(Data excerpts Opens)

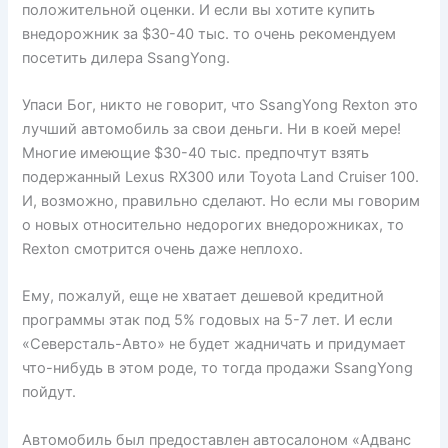
положительной оценки. И если вы хотите купить
внедорожник за $30-40 тыс. то очень рекомендуем
посетить дилера SsangYong.
Упаси Бог, никто не говорит, что SsangYong Rexton это
лучший автомобиль за свои деньги. Ни в коей мере!
Многие имеющие $30-40 тыс. предпочтут взять
подержанный Lexus RX300 или Toyota Land Cruiser 100.
И, возможно, правильно сделают. Но если мы говорим
о новых относительно недорогих внедорожниках, то
Rexton смотрится очень даже неплохо.
Ему, пожалуй, еще не хватает дешевой кредитной
программы этак под 5% годовых на 5-7 лет. И если
«Северсталь-Авто» не будет жадничать и придумает
что-нибудь в этом роде, то тогда продажи SsangYong
пойдут.
Автомобиль был предоставлен автосалоном «Адванс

(Data excerpts Closes)

### Work task
Scan the entries above for the word "SsangYong". Report the lines that hold it.

### Exercise response
посетить дилера SsangYong.
Упаси Бог, никто не говорит, что SsangYong Rexton это
что-нибудь в этом роде, то тогда продажи SsangYong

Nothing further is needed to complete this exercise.